▶ _Task brief_
What lines of the data below hold "Alan"? Show them.

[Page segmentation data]
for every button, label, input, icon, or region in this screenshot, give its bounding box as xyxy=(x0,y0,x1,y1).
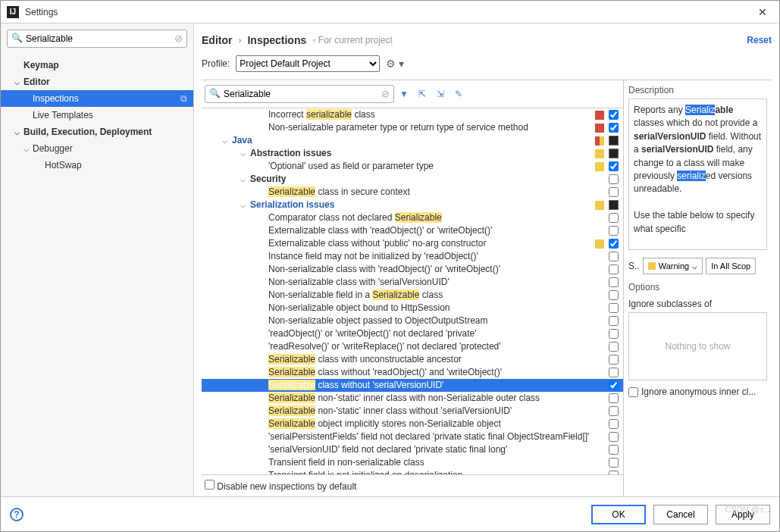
inspection-checkbox[interactable] xyxy=(609,149,619,158)
severity-indicator xyxy=(595,355,604,365)
inspection-checkbox[interactable] xyxy=(609,123,619,133)
inspection-row[interactable]: Serializable object implicitly stores no… xyxy=(202,418,623,430)
reset-link[interactable]: Reset xyxy=(747,35,772,45)
inspection-checkbox[interactable] xyxy=(609,239,619,249)
inspection-checkbox[interactable] xyxy=(609,432,619,442)
sidebar-item-keymap[interactable]: Keymap xyxy=(1,57,193,74)
inspection-row[interactable]: ⌵Serialization issues xyxy=(202,199,623,211)
severity-indicator xyxy=(595,420,604,429)
inspection-row[interactable]: Serializable class in secure context xyxy=(202,186,623,199)
inspection-row[interactable]: Serializable class without 'readObject()… xyxy=(202,366,623,379)
sidebar-item-live-templates[interactable]: Live Templates xyxy=(1,107,193,124)
ignore-subclasses-list[interactable]: Nothing to show + − xyxy=(628,312,767,380)
titlebar: IJ Settings ✕ xyxy=(1,1,779,23)
sidebar-search-input[interactable] xyxy=(7,30,187,48)
inspection-checkbox[interactable] xyxy=(609,458,619,468)
inspection-checkbox[interactable] xyxy=(609,200,619,210)
crumb-editor[interactable]: Editor xyxy=(202,34,232,46)
inspection-checkbox[interactable] xyxy=(609,290,619,300)
expand-all-icon[interactable]: ⇱ xyxy=(414,86,431,102)
inspection-checkbox[interactable] xyxy=(609,316,619,326)
disable-new-checkbox[interactable]: Disable new inspections by default xyxy=(205,481,356,492)
sidebar-item-hotswap[interactable]: HotSwap xyxy=(1,157,193,174)
inspection-checkbox[interactable] xyxy=(609,187,619,197)
inspections-search-input[interactable] xyxy=(205,85,394,103)
inspection-row[interactable]: Non-serializable object bound to HttpSes… xyxy=(202,302,623,315)
inspection-row[interactable]: Non-serializable parameter type or retur… xyxy=(202,121,623,134)
severity-indicator xyxy=(595,124,604,133)
inspection-row[interactable]: ⌵Abstraction issues xyxy=(202,147,623,160)
inspection-row[interactable]: 'readObject()' or 'writeObject()' not de… xyxy=(202,327,623,340)
scope-button[interactable]: In All Scop xyxy=(706,258,756,274)
inspection-row[interactable]: ⌵Security xyxy=(202,173,623,186)
sidebar-item-debugger[interactable]: ⌵Debugger xyxy=(1,140,193,157)
inspection-row[interactable]: Non-serializable field in a Serializable… xyxy=(202,289,623,302)
ignore-anonymous-checkbox[interactable] xyxy=(628,387,638,397)
apply-button[interactable]: Apply xyxy=(716,505,770,524)
cancel-button[interactable]: Cancel xyxy=(653,505,708,524)
inspection-row[interactable]: 'readResolve()' or 'writeReplace()' not … xyxy=(202,340,623,353)
inspection-row[interactable]: Serializable non-'static' inner class wi… xyxy=(202,392,623,405)
inspection-row[interactable]: Transient field in non-serializable clas… xyxy=(202,456,623,469)
reset-profile-icon[interactable]: ✎ xyxy=(450,86,467,102)
profile-select[interactable]: Project Default Project xyxy=(236,55,380,72)
ok-button[interactable]: OK xyxy=(591,505,646,524)
severity-indicator xyxy=(595,446,604,455)
inspection-row[interactable]: Comparator class not declared Serializab… xyxy=(202,211,623,224)
inspection-checkbox[interactable] xyxy=(609,264,619,274)
clear-icon[interactable]: ⊘ xyxy=(381,88,390,99)
inspection-row[interactable]: Serializable non-'static' inner class wi… xyxy=(202,405,623,418)
inspection-row[interactable]: Non-serializable class with 'serialVersi… xyxy=(202,276,623,289)
inspection-row[interactable]: 'Optional' used as field or parameter ty… xyxy=(202,160,623,173)
inspection-checkbox[interactable] xyxy=(609,355,619,365)
inspection-checkbox[interactable] xyxy=(609,161,619,171)
inspection-checkbox[interactable] xyxy=(609,368,619,377)
window-title: Settings xyxy=(25,7,752,17)
inspection-checkbox[interactable] xyxy=(609,252,619,261)
search-icon: 🔍 xyxy=(11,33,23,43)
inspection-checkbox[interactable] xyxy=(609,329,619,339)
severity-indicator xyxy=(595,227,604,236)
inspection-checkbox[interactable] xyxy=(609,380,619,390)
clear-icon[interactable]: ⊘ xyxy=(174,33,183,44)
inspection-checkbox[interactable] xyxy=(609,277,619,287)
inspection-checkbox[interactable] xyxy=(609,445,619,455)
inspections-tree[interactable]: Incorrect serializable classNon-serializ… xyxy=(202,108,623,474)
inspection-checkbox[interactable] xyxy=(609,406,619,416)
ignore-anonymous-row[interactable]: Ignore anonymous inner cl... xyxy=(628,386,767,397)
inspection-row[interactable]: Serializable class with unconstructable … xyxy=(202,353,623,366)
inspection-checkbox[interactable] xyxy=(609,393,619,403)
sidebar-item-editor[interactable]: ⌵Editor xyxy=(1,74,193,90)
inspection-row[interactable]: Instance field may not be initialized by… xyxy=(202,250,623,263)
footer: ? OK Cancel Apply xyxy=(1,496,779,531)
help-icon[interactable]: ? xyxy=(10,508,23,521)
inspection-checkbox[interactable] xyxy=(609,174,619,184)
inspection-row[interactable]: Non-serializable object passed to Object… xyxy=(202,315,623,327)
inspection-row[interactable]: ⌵Java xyxy=(202,134,623,147)
severity-select[interactable]: Warning⌵ xyxy=(643,258,703,274)
inspection-row[interactable]: Externalizable class with 'readObject()'… xyxy=(202,224,623,237)
inspection-checkbox[interactable] xyxy=(609,136,619,146)
filter-icon[interactable]: ▼ xyxy=(396,86,412,102)
ignore-anonymous-label: Ignore anonymous inner cl... xyxy=(641,386,756,397)
inspection-row[interactable]: Transient field is not initialized on de… xyxy=(202,469,623,474)
inspection-checkbox[interactable] xyxy=(609,303,619,313)
close-icon[interactable]: ✕ xyxy=(752,6,773,18)
inspection-row[interactable]: Non-serializable class with 'readObject(… xyxy=(202,263,623,276)
inspection-row[interactable]: Serializable class without 'serialVersio… xyxy=(202,379,623,392)
collapse-all-icon[interactable]: ⇲ xyxy=(432,86,449,102)
sidebar-item-inspections[interactable]: Inspections⧉ xyxy=(1,90,193,107)
inspection-checkbox[interactable] xyxy=(609,213,619,223)
inspection-checkbox[interactable] xyxy=(609,342,619,352)
inspection-row[interactable]: 'serialVersionUID' field not declared 'p… xyxy=(202,443,623,456)
search-icon: 🔍 xyxy=(209,88,221,99)
gear-icon[interactable]: ⚙ ▾ xyxy=(386,58,404,70)
inspection-row[interactable]: 'serialPersistentFields' field not decla… xyxy=(202,430,623,443)
inspection-checkbox[interactable] xyxy=(609,419,619,429)
inspection-row[interactable]: Incorrect serializable class xyxy=(202,108,623,121)
inspection-checkbox[interactable] xyxy=(609,226,619,236)
sidebar-item-build-execution-deployment[interactable]: ⌵Build, Execution, Deployment xyxy=(1,124,193,140)
ignore-subclasses-label: Ignore subclasses of xyxy=(628,299,767,309)
inspection-checkbox[interactable] xyxy=(609,110,619,120)
inspection-row[interactable]: Externalizable class without 'public' no… xyxy=(202,237,623,250)
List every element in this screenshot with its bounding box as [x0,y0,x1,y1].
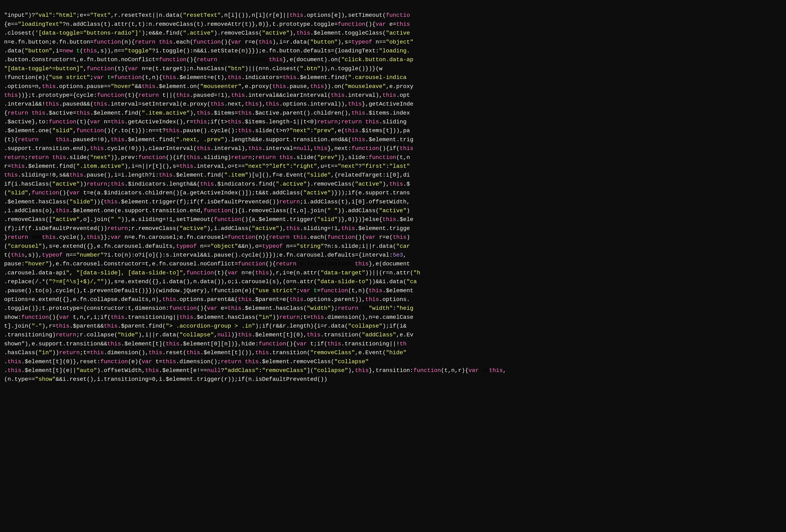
code-display: "input")?"val":"html";e+="Text",r.resetT… [0,0,786,532]
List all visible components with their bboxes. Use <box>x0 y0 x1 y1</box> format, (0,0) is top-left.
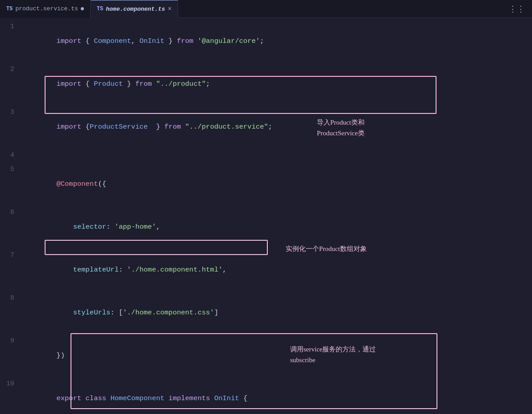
line-content-4 <box>23 148 532 163</box>
line-num-10: 10 <box>0 377 23 391</box>
line-content-8: styleUrls: ['./home.component.css'] <box>23 291 532 334</box>
unsaved-dot <box>81 7 84 10</box>
tab-product-service[interactable]: TS product.service.ts <box>0 0 91 18</box>
tab-bar: TS product.service.ts TS home.component.… <box>0 0 532 18</box>
line-num-8: 8 <box>0 291 23 305</box>
line-content-5: @Component({ <box>23 163 532 205</box>
code-line-4: 4 <box>0 148 532 163</box>
line-content-6: selector: 'app-home', <box>23 205 532 248</box>
tab-label-product-service: product.service.ts <box>15 5 78 12</box>
line-num-3: 3 <box>0 105 23 120</box>
line-num-1: 1 <box>0 20 23 34</box>
line-content-1: import { Component, OnInit } from '@angu… <box>23 20 532 63</box>
line-num-4: 4 <box>0 148 23 163</box>
code-line-7: 7 templateUrl: './home.component.html', <box>0 248 532 291</box>
split-editor-icon[interactable]: ⋮⋮ <box>509 4 532 14</box>
line-num-2: 2 <box>0 63 23 77</box>
tab-label-home-component: home.component.ts <box>106 6 165 13</box>
line-content-7: templateUrl: './home.component.html', <box>23 248 532 291</box>
code-line-8: 8 styleUrls: ['./home.component.css'] <box>0 291 532 334</box>
line-num-9: 9 <box>0 334 23 348</box>
line-num-5: 5 <box>0 163 23 177</box>
code-content: 1 import { Component, OnInit } from '@an… <box>0 18 532 414</box>
ts-badge-2: TS <box>97 6 103 12</box>
code-editor: 1 import { Component, OnInit } from '@an… <box>0 18 532 414</box>
code-line-3: 3 import {ProductService } from "../prod… <box>0 105 532 148</box>
close-tab-icon[interactable]: × <box>168 5 171 13</box>
line-num-7: 7 <box>0 248 23 263</box>
code-line-10: 10 export class HomeComponent implements… <box>0 377 532 414</box>
code-line-2: 2 import { Product } from "../product"; <box>0 63 532 105</box>
line-content-9: }) <box>23 334 532 377</box>
code-line-9: 9 }) <box>0 334 532 377</box>
tab-home-component[interactable]: TS home.component.ts × <box>91 0 178 18</box>
code-line-6: 6 selector: 'app-home', <box>0 205 532 248</box>
ts-badge-1: TS <box>6 6 12 12</box>
code-line-1: 1 import { Component, OnInit } from '@an… <box>0 20 532 63</box>
line-content-10: export class HomeComponent implements On… <box>23 377 532 414</box>
line-content-3: import {ProductService } from "../produc… <box>23 105 532 148</box>
line-num-6: 6 <box>0 205 23 220</box>
line-content-2: import { Product } from "../product"; <box>23 63 532 105</box>
code-line-5: 5 @Component({ <box>0 163 532 205</box>
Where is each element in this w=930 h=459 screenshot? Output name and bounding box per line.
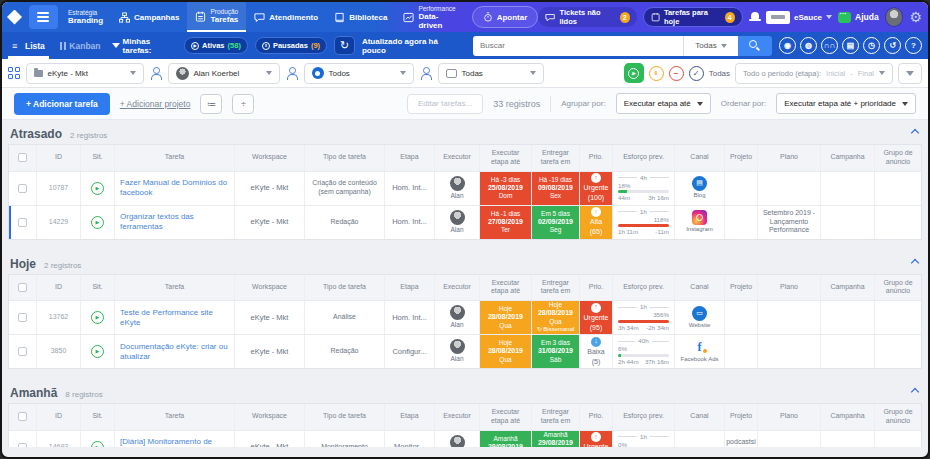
executor-cell: Alan: [450, 210, 465, 234]
search-scope-select[interactable]: Todas: [683, 36, 738, 56]
user-select[interactable]: Alan Koerbel: [168, 63, 280, 84]
task-link[interactable]: Teste de Performance site eKyte: [120, 308, 229, 328]
date-cell: Amanhã29/08/2019Qui↻ Dia útil: [532, 431, 580, 448]
task-link[interactable]: Fazer Manual de Domínios do facebook: [120, 178, 229, 198]
tab-kanban[interactable]: Kanban: [56, 32, 105, 59]
effort-progress-bar: [618, 320, 669, 323]
row-checkbox[interactable]: [18, 443, 27, 448]
user-avatar[interactable]: [885, 7, 904, 27]
row-checkbox[interactable]: [18, 218, 27, 227]
status-play-icon[interactable]: ▶: [91, 441, 104, 448]
help-button[interactable]: Ajuda: [838, 12, 879, 23]
search-button[interactable]: [738, 36, 772, 56]
date-cell: Hoje28/08/2019Qua: [480, 335, 532, 368]
status-filter-group: ▶ ‖ − ✓ Todas Todo o período (etapa): In…: [624, 63, 922, 84]
task-link[interactable]: [Diária] Monitoramento de Campanhas: [120, 437, 229, 447]
column-header: Projeto: [725, 404, 758, 430]
channel-cell: ▤Blog: [675, 172, 725, 205]
website-icon: ▭: [692, 306, 707, 321]
row-checkbox[interactable]: [18, 184, 27, 193]
task-board-icon[interactable]: ▤: [842, 37, 859, 54]
globe-icon[interactable]: ◍: [800, 37, 817, 54]
add-task-button[interactable]: + Adicionar tarefa: [14, 93, 110, 115]
help-circle-icon[interactable]: ?: [905, 37, 922, 54]
nav-item-campanhas[interactable]: Campanhas: [111, 2, 187, 32]
tickets-unread-button[interactable]: Tickets não lidos 2: [538, 7, 636, 27]
status-filter-paused-button[interactable]: ‖: [649, 66, 664, 81]
user-add-filter-icon: [286, 67, 298, 79]
status-filter-done-button[interactable]: ✓: [689, 66, 704, 81]
account-switcher[interactable]: eSauce: [766, 11, 832, 24]
add-project-link[interactable]: + Adicionar projeto: [120, 99, 191, 109]
table-row[interactable]: 14693 ▶ [Diária] Monitoramento de Campan…: [9, 430, 921, 448]
table-row[interactable]: 14229 ▶ Organizar textos das ferramentas…: [9, 205, 921, 239]
workspace-select[interactable]: eKyte - Mkt: [26, 63, 144, 84]
status-play-icon[interactable]: ▶: [91, 311, 104, 324]
facebook-icon: f: [692, 340, 707, 355]
app-window: EstratégiaBranding Campanhas ProduçãoTar…: [0, 0, 930, 459]
status-play-icon[interactable]: ▶: [91, 345, 104, 358]
todos-select[interactable]: Todos: [304, 63, 414, 84]
status-filter-stopped-button[interactable]: −: [669, 66, 684, 81]
status-filter-active-button[interactable]: ▶: [624, 63, 644, 83]
collapse-section-button[interactable]: [911, 388, 919, 396]
collapse-section-button[interactable]: [911, 258, 919, 266]
group-by-select[interactable]: Executar etapa até: [616, 93, 711, 114]
todas-select[interactable]: Todas: [438, 63, 544, 84]
period-filter[interactable]: Todo o período (etapa): Inicial - Final: [735, 63, 893, 84]
table-row[interactable]: 13762 ▶ Teste de Performance site eKyte …: [9, 300, 921, 334]
search-input[interactable]: [473, 36, 683, 56]
nav-item-branding[interactable]: EstratégiaBranding: [60, 2, 111, 32]
task-link[interactable]: Organizar textos das ferramentas: [120, 212, 229, 232]
tasks-today-icon: [651, 12, 660, 22]
team-icon[interactable]: ∩∩: [821, 37, 838, 54]
column-header: Tarefa: [115, 404, 235, 430]
column-header: Entregar tarefa em: [532, 275, 580, 301]
clock-icon[interactable]: ◷: [863, 37, 880, 54]
row-checkbox[interactable]: [18, 347, 27, 356]
filter-active-tasks-button[interactable]: ▶ Ativas (58): [184, 37, 248, 54]
settings-gear-icon[interactable]: ⚙: [909, 10, 924, 24]
select-all-checkbox[interactable]: [18, 412, 27, 421]
select-all-checkbox[interactable]: [18, 283, 27, 292]
workspace-cell: eKyte - Mkt: [251, 347, 289, 356]
status-play-icon[interactable]: ▶: [91, 182, 104, 195]
sort-by-select[interactable]: Executar etapa até + prioridade: [776, 93, 916, 114]
status-play-icon[interactable]: ▶: [91, 216, 104, 229]
table-row[interactable]: 3850 ▶ Documentação eKyte: criar ou atua…: [9, 334, 921, 368]
chevron-down-icon: [826, 15, 832, 19]
tab-lista[interactable]: ≡ Lista: [8, 32, 49, 59]
split-view-button[interactable]: ÷: [232, 94, 254, 114]
chevron-down-icon: [721, 44, 727, 48]
priority-arrow-icon: ↑: [591, 303, 601, 313]
nav-item-data-driven[interactable]: PerformanceData-driven: [395, 2, 463, 32]
advanced-filter-button[interactable]: [898, 63, 922, 84]
collapse-section-button[interactable]: [911, 129, 919, 137]
apontar-button[interactable]: Apontar: [472, 6, 539, 28]
list-order-button[interactable]: ≔: [200, 94, 222, 114]
tasks-for-today-button[interactable]: Tarefas para hoje 4: [643, 7, 743, 27]
main-menu-button[interactable]: [29, 5, 58, 29]
priority-cell: ↑ Urgente(80): [580, 431, 613, 448]
column-header: Tipo de tarefa: [305, 145, 385, 171]
people-search-icon[interactable]: ◉: [779, 37, 796, 54]
nav-item-tarefas[interactable]: ProduçãoTarefas: [187, 2, 246, 32]
edit-tasks-button[interactable]: Editar tarefas...: [407, 94, 483, 114]
refresh-button[interactable]: ↻: [334, 36, 355, 55]
nav-item-biblioteca[interactable]: Biblioteca: [326, 2, 395, 32]
nav-item-atendimento[interactable]: Atendimento: [246, 2, 326, 32]
table-row[interactable]: 10787 ▶ Fazer Manual de Domínios do face…: [9, 171, 921, 205]
my-tasks-label: Minhas tarefas:: [112, 37, 178, 55]
task-link[interactable]: Documentação eKyte: criar ou atualizar: [120, 342, 229, 362]
row-checkbox[interactable]: [18, 313, 27, 322]
stage-cell: Configur...: [392, 347, 426, 356]
column-header: Executar etapa até: [480, 145, 532, 171]
notifications-bell-icon[interactable]: [749, 11, 760, 23]
column-header: Sit.: [81, 275, 115, 301]
select-all-checkbox[interactable]: [18, 153, 27, 162]
task-type-cell: Monitoramento: [321, 443, 368, 447]
history-icon[interactable]: ↺: [884, 37, 901, 54]
column-header: Tarefa: [115, 145, 235, 171]
workspace-grid-icon[interactable]: [8, 67, 20, 79]
filter-paused-tasks-button[interactable]: ‖ Pausadas (9): [255, 37, 327, 54]
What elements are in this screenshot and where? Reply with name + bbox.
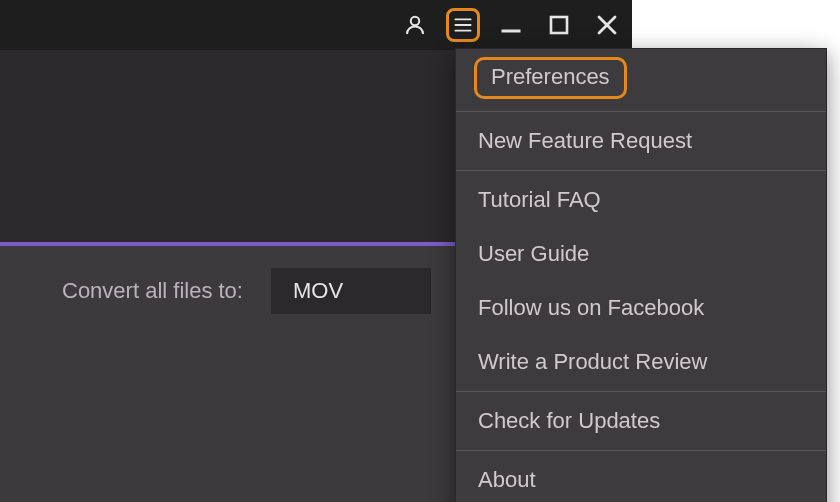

▶ _Answer space_
executor-cell: Alan: [450, 210, 465, 234]
user-select[interactable]: Alan Koerbel: [168, 63, 280, 84]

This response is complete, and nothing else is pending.